The Last Time We Were Together
by Writer 3

She lit a fire for the cold and I remembered great uncle Harry lighting a fire to warm the house from which my grandfather would be buried.

Uncle Harry ratcheted up his body. He was a big man, dressed in stiff black, a tiny enamel green shamrock and red dragon on his lapel.

“Well,” he said. “All things pass.”

She came up from the fire all curves and hollows and wetness and reaching for me. The flames licked at the air as we lapped at each other, breaking down the barriers with our lips and tongues, our bodies patterned by firelight.

A single design encased us both.

Harry’s small, blue eyes were quick around the world. “God sees us for what we are.”

And at ten years old that was frightening and exciting.

Harry picked up his whisky in a Knights of Saint Columbia tumbler, bent his head to sip like a big, bible black bird.

We felt for each other in the belly of the night. Achingly familiar but always new, always the first time.

I came up dirty with her, reeking of her, beautiful with her.

“Do you love me?”

“Yes.”

“Do you want me?”

“Yes.”

“If God loves us,” I asked great uncle Harry. “How come we die?”

Harry’s thin lips twitched into a smile. “If no-one died how could good kids like you be born?”

“But . . .”

Harry shook his head, smearing a smile through degrees. “This isn’t the place for buts. This is where we give your grandfather a good send-off.”

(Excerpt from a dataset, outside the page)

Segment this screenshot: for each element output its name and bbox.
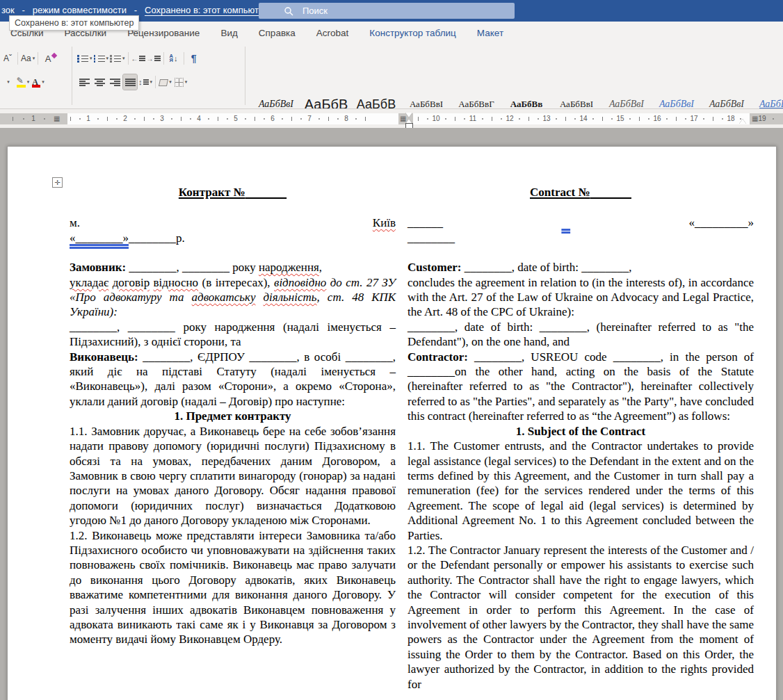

The slender light hung on me like a girl. Night puddled out the day, covered me and her, the dark plastic with our wants.

Afterwards I lay, eyes closed, unsleeping and thought of our lives, mine and hers and long gone Uncle Harry and granddad, just one thing after another and it wasn’t as if I could join the dots and see a shape to any of it, perhaps only God could do that, look and see a meaning to our transitory beauty.

But I no longer believed, like my grandfather and great uncle Harry that was behind me.